(International Herald Tribune'da geçen hafta Doreen Carvajal imzalı bir yazı yayınlandı, "Yunanistan'ın acı parti sonu gerçeği/ Bir yıl sonra Oyunlar hızla yükselen maliyetler ve bomboş spor tesisleri ile karşı karşıya" başlıklı bu yazıyı özetleyerek sunuyorum.)
Yunanistan'ın bol keseden harcayarak gerçekleştirdiği gösterişli Olimpiyatlardan bir yıl sonra, anılar da yeni dökülmüş beton yığınları gibi taze..
İşte Oyunların hediyeleri..
60 milyon euroya mal olan insan yapımı kayak kano kanalı ki, Akdenizin suyunu, pompalayarak vahşi bir ırmağa dönüştürüyor. Ama bir pompanın maliyeti 100 bin euro.. 200 milyon euroya mal olan çim hokeyi, soft ball ve beyzbol alanları, ulusun hiç bilmediği ve ilgilenmediği spor tesisleri olarak bomboş duruyor.
Geçen ağustosta, 16 gün boyu spor yapılan 30'dan fazla tesiste şimdi rüzgarla uçuşan otlardan başka şey yok..
Tüm Olimpiyatların kesin maliyeti hala belli değil.. Tahmin edilen 9 ile 13 milyar euro arasında bir fatura çıkacak, ama o kadarla kalmayacak Fatura her yıl artıyor. Çünkü bu boş tesisleri, bakım ve yaşatma maliyeti yılda 100 milyon euro..
Geçen yıl 43 milyar euro dış borçlanmak zorunda kalan ve AB'den "Borçlarını yüzde 6 azalt" talimatı alan bir ulus için bu fatura, yeni politik çatışmalara yol açıyor.

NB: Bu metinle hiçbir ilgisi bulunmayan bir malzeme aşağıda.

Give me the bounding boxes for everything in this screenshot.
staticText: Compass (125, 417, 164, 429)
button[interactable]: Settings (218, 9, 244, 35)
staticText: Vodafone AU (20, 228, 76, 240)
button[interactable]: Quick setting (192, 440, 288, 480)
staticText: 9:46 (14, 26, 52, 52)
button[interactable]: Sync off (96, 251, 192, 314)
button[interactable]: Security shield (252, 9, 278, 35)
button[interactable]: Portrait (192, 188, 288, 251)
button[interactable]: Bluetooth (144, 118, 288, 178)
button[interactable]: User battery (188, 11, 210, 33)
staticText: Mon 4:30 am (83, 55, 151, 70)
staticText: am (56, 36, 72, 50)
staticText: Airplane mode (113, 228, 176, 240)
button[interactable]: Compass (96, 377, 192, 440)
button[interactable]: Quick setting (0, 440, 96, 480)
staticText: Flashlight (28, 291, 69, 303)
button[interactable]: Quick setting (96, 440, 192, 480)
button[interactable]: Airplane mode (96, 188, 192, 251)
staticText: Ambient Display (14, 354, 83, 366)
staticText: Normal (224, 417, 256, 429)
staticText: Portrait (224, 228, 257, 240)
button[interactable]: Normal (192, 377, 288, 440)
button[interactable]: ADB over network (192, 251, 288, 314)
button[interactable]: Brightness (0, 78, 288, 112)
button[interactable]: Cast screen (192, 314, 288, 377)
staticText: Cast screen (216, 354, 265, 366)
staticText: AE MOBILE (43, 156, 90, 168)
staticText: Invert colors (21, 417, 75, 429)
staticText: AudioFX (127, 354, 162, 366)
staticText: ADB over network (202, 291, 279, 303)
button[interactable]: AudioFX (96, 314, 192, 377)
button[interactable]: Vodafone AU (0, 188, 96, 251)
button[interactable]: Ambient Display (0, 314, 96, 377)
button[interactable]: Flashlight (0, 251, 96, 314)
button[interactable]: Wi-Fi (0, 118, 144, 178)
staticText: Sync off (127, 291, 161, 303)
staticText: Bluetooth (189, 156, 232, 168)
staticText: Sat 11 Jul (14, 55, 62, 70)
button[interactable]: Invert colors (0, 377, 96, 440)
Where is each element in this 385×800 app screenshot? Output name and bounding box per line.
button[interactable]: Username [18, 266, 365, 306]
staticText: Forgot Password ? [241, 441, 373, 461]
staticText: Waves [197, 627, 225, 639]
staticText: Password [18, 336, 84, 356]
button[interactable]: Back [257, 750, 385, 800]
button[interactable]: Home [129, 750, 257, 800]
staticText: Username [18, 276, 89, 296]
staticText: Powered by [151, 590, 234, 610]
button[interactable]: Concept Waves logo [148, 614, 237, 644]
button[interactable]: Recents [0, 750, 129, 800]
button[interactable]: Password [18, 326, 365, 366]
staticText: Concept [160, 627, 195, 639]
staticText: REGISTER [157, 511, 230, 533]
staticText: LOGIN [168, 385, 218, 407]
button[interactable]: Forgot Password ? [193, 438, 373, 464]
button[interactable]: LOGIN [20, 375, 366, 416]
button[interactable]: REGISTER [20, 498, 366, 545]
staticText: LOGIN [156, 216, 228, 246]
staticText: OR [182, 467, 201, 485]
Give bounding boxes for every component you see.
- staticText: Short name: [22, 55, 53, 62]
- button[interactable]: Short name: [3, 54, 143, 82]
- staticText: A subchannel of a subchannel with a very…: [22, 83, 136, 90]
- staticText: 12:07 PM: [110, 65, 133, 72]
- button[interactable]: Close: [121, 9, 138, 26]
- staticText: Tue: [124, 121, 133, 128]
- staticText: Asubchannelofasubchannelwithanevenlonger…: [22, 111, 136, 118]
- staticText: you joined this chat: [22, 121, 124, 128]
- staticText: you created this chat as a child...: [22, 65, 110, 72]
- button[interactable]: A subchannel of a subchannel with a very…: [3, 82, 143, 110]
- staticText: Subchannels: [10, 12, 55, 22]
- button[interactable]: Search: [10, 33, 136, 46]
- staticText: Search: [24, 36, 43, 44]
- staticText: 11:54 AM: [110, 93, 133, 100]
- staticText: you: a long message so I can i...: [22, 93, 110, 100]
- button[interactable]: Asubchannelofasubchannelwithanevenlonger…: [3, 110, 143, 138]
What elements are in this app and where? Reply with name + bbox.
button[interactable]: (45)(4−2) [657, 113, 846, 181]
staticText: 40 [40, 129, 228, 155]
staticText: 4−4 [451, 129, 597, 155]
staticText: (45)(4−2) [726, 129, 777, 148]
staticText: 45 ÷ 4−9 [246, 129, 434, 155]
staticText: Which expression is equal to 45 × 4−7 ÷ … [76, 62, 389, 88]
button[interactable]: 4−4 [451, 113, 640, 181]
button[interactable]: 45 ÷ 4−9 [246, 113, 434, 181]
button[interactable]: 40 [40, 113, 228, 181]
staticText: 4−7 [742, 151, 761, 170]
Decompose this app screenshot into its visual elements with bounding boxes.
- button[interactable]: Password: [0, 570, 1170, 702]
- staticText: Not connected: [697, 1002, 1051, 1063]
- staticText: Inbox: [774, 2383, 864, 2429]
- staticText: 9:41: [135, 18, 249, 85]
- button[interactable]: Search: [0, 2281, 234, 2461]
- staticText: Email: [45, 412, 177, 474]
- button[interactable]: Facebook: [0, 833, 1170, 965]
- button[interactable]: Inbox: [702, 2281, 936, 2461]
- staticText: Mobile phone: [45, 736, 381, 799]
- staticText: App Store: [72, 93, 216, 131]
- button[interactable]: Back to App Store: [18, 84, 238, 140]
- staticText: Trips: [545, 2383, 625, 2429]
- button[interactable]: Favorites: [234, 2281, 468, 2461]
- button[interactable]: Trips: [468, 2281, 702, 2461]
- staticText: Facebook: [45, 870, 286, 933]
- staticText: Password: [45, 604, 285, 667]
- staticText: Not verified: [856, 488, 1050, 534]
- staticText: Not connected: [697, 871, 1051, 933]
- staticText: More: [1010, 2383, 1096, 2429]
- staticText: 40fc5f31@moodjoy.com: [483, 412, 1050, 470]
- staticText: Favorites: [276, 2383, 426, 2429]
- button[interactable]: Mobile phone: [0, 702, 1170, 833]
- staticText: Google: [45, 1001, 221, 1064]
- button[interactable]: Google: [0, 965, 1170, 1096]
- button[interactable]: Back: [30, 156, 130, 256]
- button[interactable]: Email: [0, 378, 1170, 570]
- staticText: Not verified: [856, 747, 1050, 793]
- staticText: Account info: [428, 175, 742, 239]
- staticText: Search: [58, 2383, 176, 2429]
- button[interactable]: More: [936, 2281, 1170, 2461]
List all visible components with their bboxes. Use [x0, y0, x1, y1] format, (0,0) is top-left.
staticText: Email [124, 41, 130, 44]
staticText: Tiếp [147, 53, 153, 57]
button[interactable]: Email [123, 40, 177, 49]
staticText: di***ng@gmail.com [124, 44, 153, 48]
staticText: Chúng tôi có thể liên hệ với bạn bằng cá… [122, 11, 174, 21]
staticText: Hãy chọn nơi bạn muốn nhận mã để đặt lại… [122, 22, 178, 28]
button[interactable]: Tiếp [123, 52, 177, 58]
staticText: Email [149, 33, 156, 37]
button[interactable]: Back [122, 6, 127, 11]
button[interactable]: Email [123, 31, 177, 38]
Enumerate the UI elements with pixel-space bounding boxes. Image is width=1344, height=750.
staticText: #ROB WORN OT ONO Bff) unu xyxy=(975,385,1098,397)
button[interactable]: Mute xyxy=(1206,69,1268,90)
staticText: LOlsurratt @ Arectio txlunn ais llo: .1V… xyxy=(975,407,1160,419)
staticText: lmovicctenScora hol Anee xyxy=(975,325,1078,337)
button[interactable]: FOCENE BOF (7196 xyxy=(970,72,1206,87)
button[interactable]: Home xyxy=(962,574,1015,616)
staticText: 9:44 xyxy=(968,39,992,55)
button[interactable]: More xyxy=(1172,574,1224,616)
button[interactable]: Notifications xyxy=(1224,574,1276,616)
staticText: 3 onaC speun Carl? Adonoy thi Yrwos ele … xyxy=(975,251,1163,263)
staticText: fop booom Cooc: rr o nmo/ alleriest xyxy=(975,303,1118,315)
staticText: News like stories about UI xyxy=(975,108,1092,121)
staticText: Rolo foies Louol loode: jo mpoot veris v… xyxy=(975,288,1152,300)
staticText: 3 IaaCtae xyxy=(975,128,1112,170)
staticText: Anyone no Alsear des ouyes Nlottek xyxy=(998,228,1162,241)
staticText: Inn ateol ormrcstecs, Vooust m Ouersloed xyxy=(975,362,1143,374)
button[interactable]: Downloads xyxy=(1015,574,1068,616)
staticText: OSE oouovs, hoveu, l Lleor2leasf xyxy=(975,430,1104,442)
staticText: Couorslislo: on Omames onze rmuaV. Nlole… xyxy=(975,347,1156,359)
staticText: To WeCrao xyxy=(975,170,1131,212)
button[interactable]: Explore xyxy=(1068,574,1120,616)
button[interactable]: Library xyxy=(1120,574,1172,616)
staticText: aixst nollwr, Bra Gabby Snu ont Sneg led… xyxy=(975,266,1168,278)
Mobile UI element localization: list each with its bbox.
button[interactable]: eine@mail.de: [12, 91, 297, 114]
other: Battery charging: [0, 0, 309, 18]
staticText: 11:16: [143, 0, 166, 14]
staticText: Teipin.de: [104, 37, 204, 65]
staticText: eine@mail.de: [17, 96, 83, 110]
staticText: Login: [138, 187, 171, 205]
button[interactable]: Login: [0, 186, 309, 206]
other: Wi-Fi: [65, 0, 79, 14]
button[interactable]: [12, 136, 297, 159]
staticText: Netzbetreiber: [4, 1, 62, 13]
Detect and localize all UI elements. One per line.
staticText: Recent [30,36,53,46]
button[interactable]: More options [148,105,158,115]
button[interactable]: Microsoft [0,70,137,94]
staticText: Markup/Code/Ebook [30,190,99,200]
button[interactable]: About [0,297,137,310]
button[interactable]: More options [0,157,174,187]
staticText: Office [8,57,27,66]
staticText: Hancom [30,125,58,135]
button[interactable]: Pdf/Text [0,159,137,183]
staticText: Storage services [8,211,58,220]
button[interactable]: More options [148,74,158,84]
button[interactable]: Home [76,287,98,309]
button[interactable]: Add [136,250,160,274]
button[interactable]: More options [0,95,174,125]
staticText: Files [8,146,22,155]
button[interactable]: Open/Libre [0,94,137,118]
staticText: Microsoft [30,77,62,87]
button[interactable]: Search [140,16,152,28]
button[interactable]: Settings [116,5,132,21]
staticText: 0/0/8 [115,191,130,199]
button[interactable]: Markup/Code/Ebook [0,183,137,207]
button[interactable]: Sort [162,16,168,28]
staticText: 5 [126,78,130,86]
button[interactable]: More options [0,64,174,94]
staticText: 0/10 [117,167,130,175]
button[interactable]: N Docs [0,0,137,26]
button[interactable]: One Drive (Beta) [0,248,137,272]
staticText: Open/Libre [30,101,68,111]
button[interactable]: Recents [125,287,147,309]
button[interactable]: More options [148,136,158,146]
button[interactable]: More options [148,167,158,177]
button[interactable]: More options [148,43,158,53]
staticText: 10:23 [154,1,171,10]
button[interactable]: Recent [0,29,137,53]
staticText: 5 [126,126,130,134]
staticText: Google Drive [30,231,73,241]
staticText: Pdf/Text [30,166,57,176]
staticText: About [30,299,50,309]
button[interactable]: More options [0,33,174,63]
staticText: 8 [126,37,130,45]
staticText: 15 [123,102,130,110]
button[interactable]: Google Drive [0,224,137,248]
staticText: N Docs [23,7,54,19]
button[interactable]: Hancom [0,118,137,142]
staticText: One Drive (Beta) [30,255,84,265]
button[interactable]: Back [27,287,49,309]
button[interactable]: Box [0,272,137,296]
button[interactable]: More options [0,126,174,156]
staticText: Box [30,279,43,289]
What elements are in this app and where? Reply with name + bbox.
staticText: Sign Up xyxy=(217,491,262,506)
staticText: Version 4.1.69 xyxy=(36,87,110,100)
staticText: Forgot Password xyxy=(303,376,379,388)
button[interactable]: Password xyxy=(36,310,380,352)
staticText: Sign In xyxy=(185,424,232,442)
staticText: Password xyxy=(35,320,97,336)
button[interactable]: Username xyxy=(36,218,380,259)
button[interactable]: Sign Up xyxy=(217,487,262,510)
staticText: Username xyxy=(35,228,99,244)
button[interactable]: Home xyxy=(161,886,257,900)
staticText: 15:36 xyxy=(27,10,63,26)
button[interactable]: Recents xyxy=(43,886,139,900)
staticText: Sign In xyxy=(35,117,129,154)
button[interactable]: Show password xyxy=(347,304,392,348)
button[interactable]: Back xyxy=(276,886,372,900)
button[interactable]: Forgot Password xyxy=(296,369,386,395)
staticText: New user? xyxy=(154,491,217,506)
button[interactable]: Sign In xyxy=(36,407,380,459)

Yunan ekonomisinde büyük bir yer tutan turizmde bir gelişme var gibi. Yılın ilk altı ayında uçakla gelen yolcu sayısı yüzde 7 arttı. Uluslar arası turizmde de gelişme var. Ama bu Olimpiyat dolayısı ile büyük paralar harcayarak yenilenen otelcilerin beklentilerini karşılamıyor. Atina Otelciler Birliği sözcüsü "Yılın ilk altı ayında doluluk oranı, Olimpiyat öncesinin ayni.. Yüzde 60" dedi. "Şu anda Olimpiyatların kaça mal olduğunu bilmiyoruz. Bunu bilmeden de, Olimpiyat yapmanın değip değmediğini söylememiz mümkün değil.." Büyük bir bölümü Yunan halkının vergileri ile yapılan yeni spor tesisleri bugün nöbet tutan birkaç güvenlik elemanı dışında tamamen terkedilmiş durumda.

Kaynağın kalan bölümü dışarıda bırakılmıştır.